If you are a lion, you don't just have to run faster than a gazelle; you have to make sure that the metabolic energy you obtain from eating the gazelle is higher than the energy you used for the chase. If not, you die. It is the harsh law of the EROI.
The concept of Energy Return on Energy Invested (EROI or EROEI) has been around for a long time. It was introduced in its modern form in the 1980s by Charles Hall, but it is steeped in the thermodynamics of non-equilibrium systems. It can be easily understood if you see it as the equivalent of ROI (return on investment). ROI (EROI) is given by the money (energy) returned from a certain investment (energy infrastructure) divided by the monetary (energy) investment. You need a value larger than one in order for your investment to make sense or, if you are a lion, to survive. Large values of this parameter make life easy for investors, energy producers, and lions (although not for gazelles). (*)

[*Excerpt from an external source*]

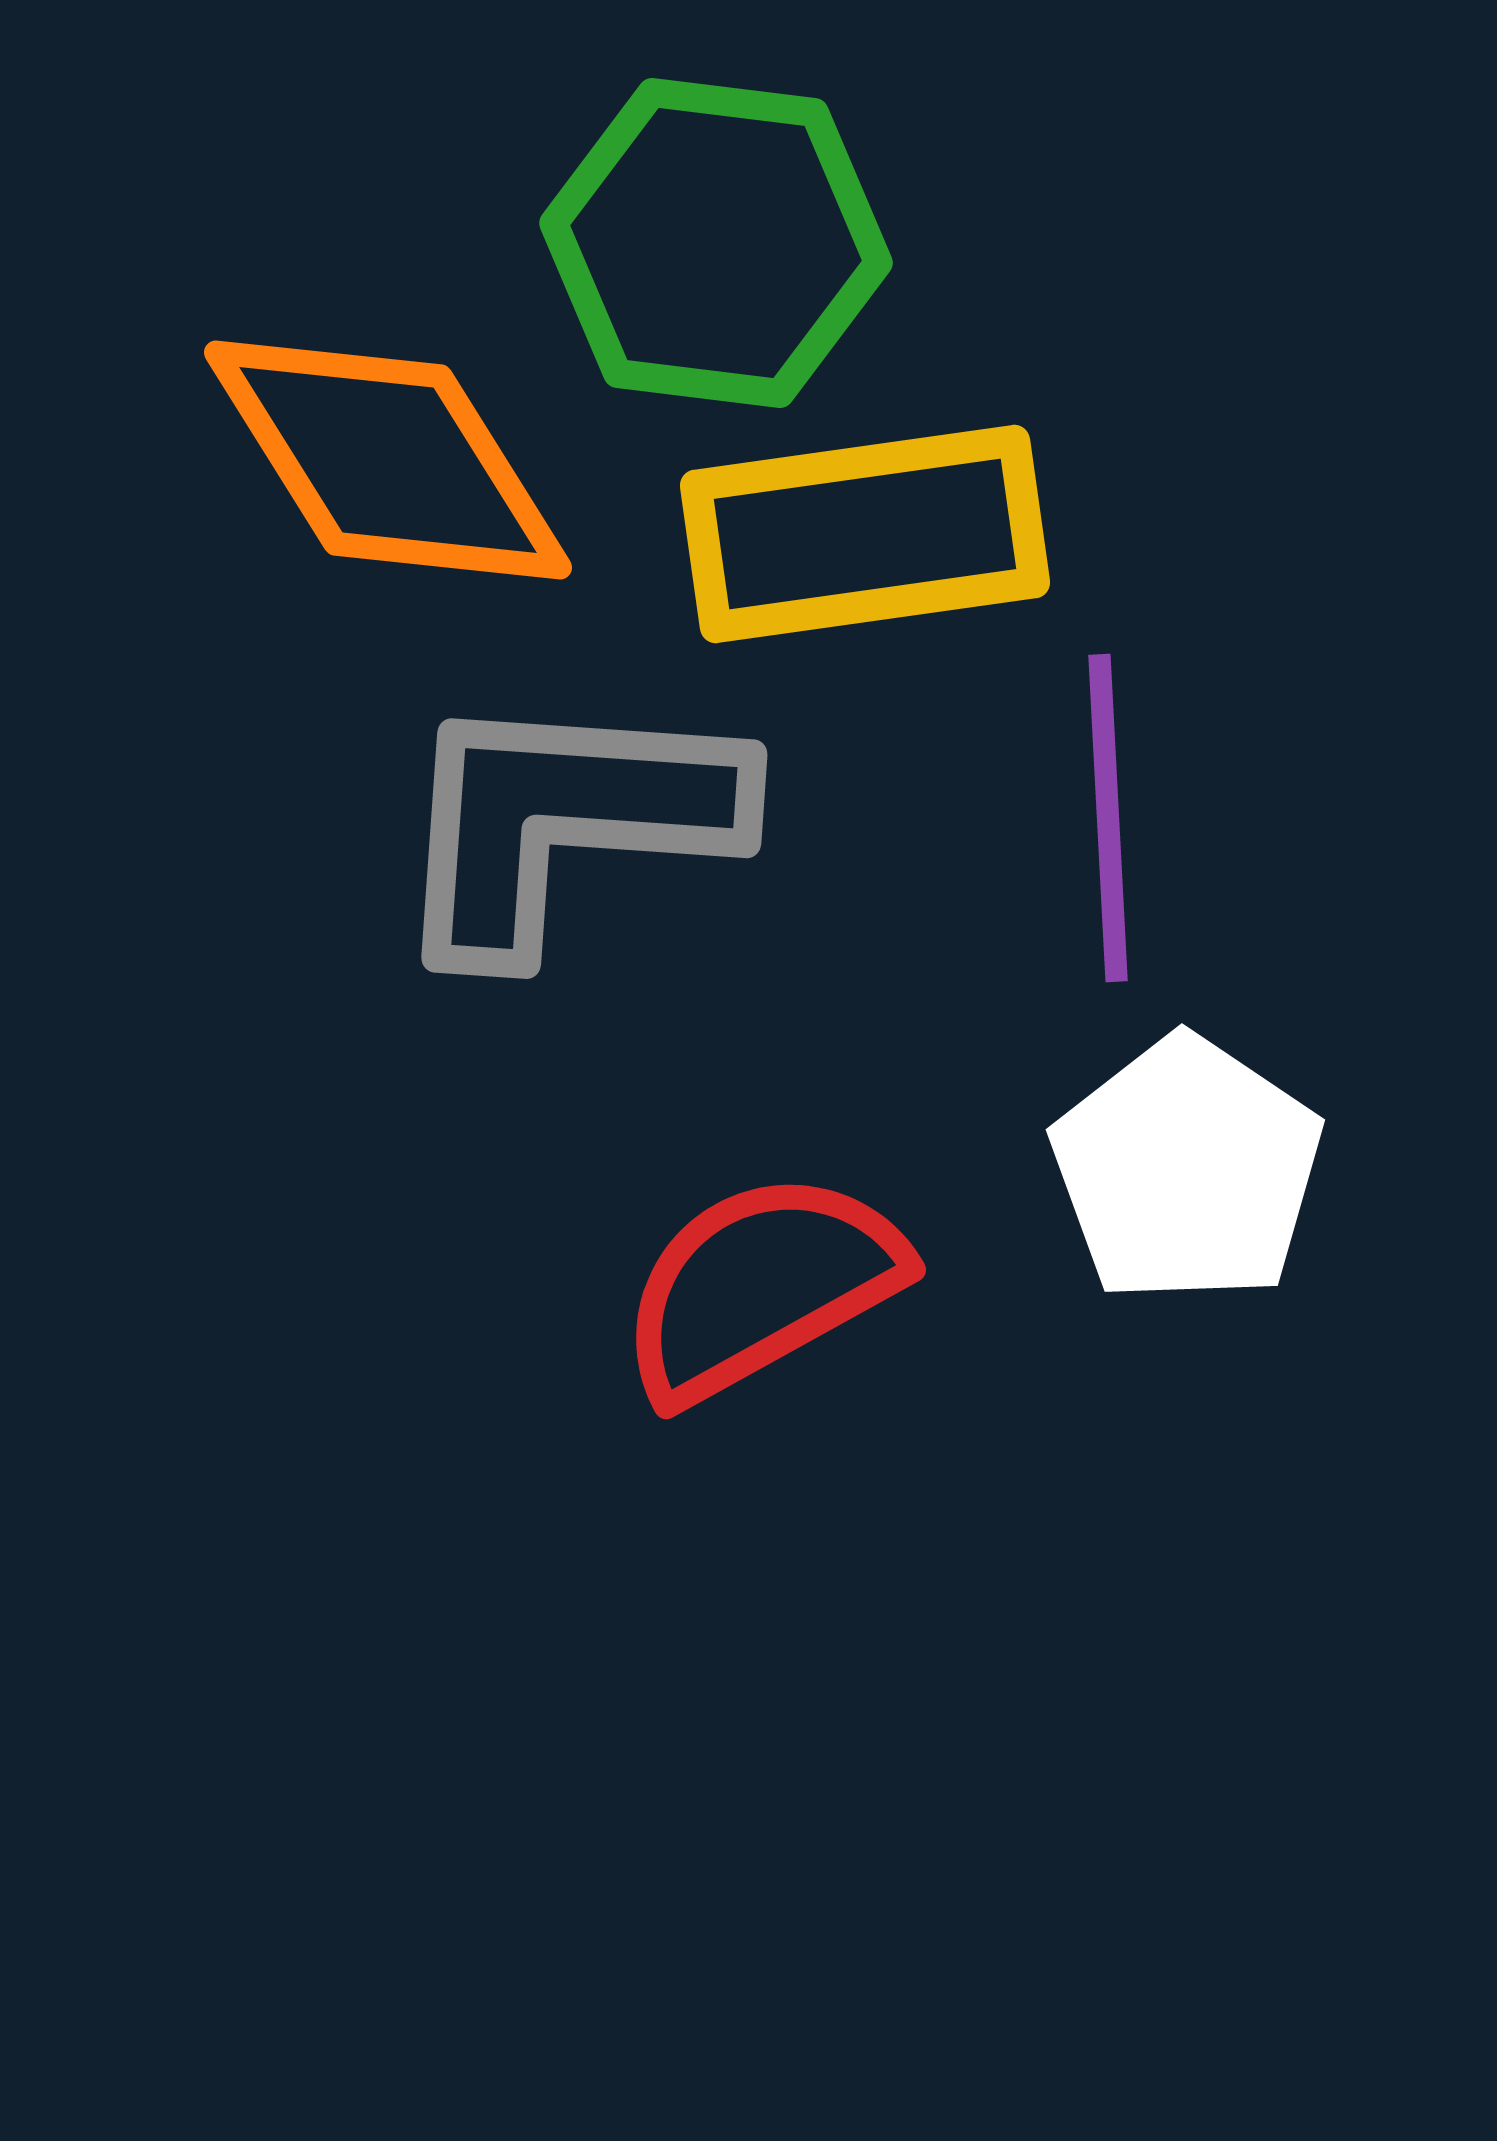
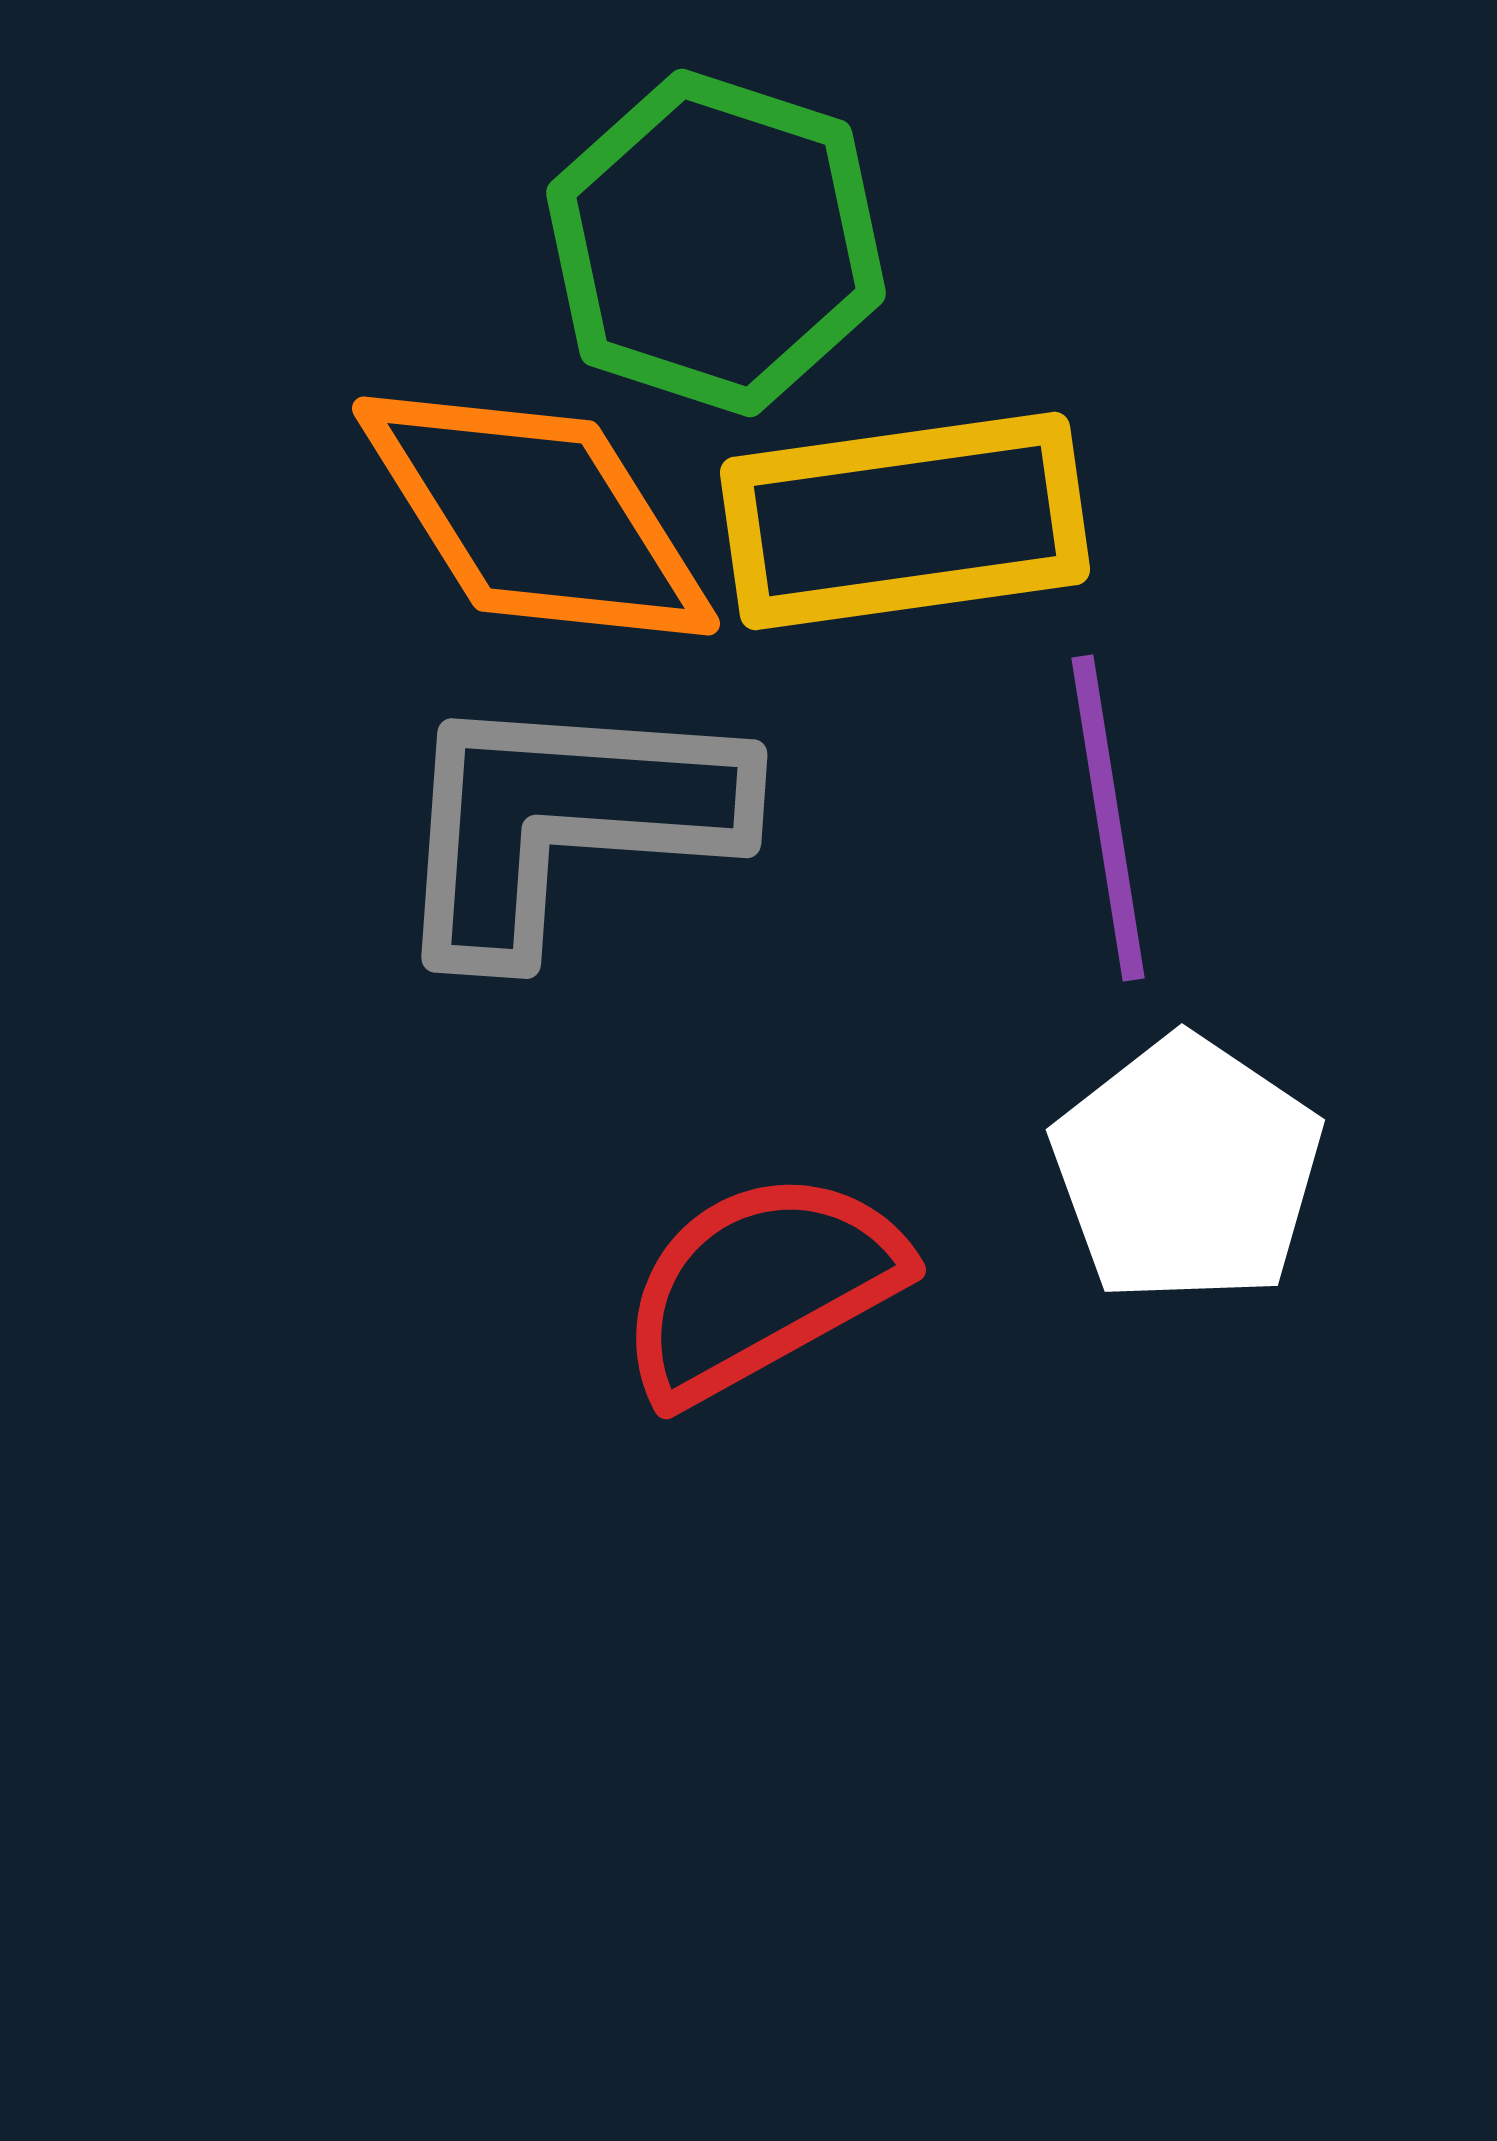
green hexagon: rotated 11 degrees clockwise
orange diamond: moved 148 px right, 56 px down
yellow rectangle: moved 40 px right, 13 px up
purple line: rotated 6 degrees counterclockwise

How fast things change! New studies, including one by Murphy et al., revealed that the EROI of oil may never have been so high. You need to take into account that oil in itself is useless: it needs to be transported, refined, and burned inside inefficient engines to provide energy for society. So, it is correct to calculate the EROI of oil at the "point of use" rather than at the "well mouth." Once that's done, it turns out that oil's EROI may well be (and have been) lower than 10. At the same time, technological progress and scale factors led to an improvement in the EROI of renewables (wind and photovoltaics) well over 10.
Now, the paradigm is reversed. Renewables are truly renewable, while oil never was. That gives us a chance to revisit the dominant paradigm of how to face the energy crisis. The new paradigm is that we can rebuild a society that works on renewable power. It won't be the same as the one created by oil, and we may have to accept a considerable economic contraction in the process to get there. But it gives us a fighting chance to create a resilient and prosperous society.
Of course, not everyone agrees on these concepts and there is a lively discussion in which several people are defending the old paradigm. One argument in the discussion says that if you use oil energy to refine oil, that energy should not be counted in the denominator of the EROI ratio. And, therefore, that the EROI of fossil fuels is much larger than what the recent calculations indicate. This is silly: energy is energy, it doesn't matter where it comes from. Nafeez Ahmed discusses this point in detail in his blog, "The Age of Transformation" saying, among other things, that:
.... petroleum geologist Art Berman published a post also claiming that Murphy et. al’s paper is fundamentally incorrect. He concluded that if Murphy and his co-authors were right, then decades of EROI research showing extremely high values for fossil fuels would be wrong. He repeats the same argument as Hagens, and then uses it to offer a new calculation:
Nearly 9% of the total post-extraction costs for oil are for refining. Yet most of the energy for refining comes from the crude oil and refined products used in the refinery. It is, in effect, co-generated. That doesn’t negate the energy investment needed to operate the refinery but it is not a cost to society as indicated in the table… I divided their 8.9% for refining investment by 3 to account for the co-generation described above (it is probably much lower). The resulting oil EROI is 18. That completely removes the good news from Ahmed’s and Bardi’s proclamations of ‘mission accomplished’ and restores oil EROI to the consensus range for the last two decades.
The key error in this argument is where Berman says: “That doesn’t negate the energy investment needed to operate the refinery but it is not a cost to society as indicated in the table.”
But that is incorrect. The term ‘cost to society’ pertains precisely to energy invested which is not available for use by society. While the energy used to refine the crude oil is co-generated, it is still an input into the refinement process before the oil becomes available for actual work in society at the ‘final energy’ stage. In other words, the energy is being used to refine the oil and is therefore not available for society in any case.
What Berman and Hagens are effectively trying to do is classify the energy used to refine oil as an ‘energy output’ that represents useful work for society outside of the energy system. But this classification doesn’t make sense when we consider that it represents work that is specifically related to making the energy usable for society in the first place - because the oil must be refined and processed before it can actually be converted into usable energy for society.
Berman further questions that if EROI for fossil fuels was much lower, how could it have been so profitable?
As earth system scientist Ugo Bardi has pointed out, the profitability of an industry depends on numerous factors outside the energy system related to credit, markets, economic policy, investment, currency values and beyond. But in addition to that, the bottom line is that Murphy et. al’s research suggests that if oil has been profitable with EROI much lower than previously believed, then previous assumptions about economic prosperity requiring much higher EROI levels are questionable.
Because of the huge efficiency losses of converting energy from oil into useable forms (between 50 and 70% of energy is lost converting primary energy to final energy), as renewables avoid those losses they can produce about 50% less energy to meet demand. This means that the presumed minimum EROI to sustain a viable civilisation derived from fossil fuels could be much lower in a more efficient system.
As Marco Raugei points out, the shift to renewables and electrification “may open the door to achieving the required services with much lower demand for primary energy, which in turn entails that a significantly lower EROI than previously assumed may suffice”.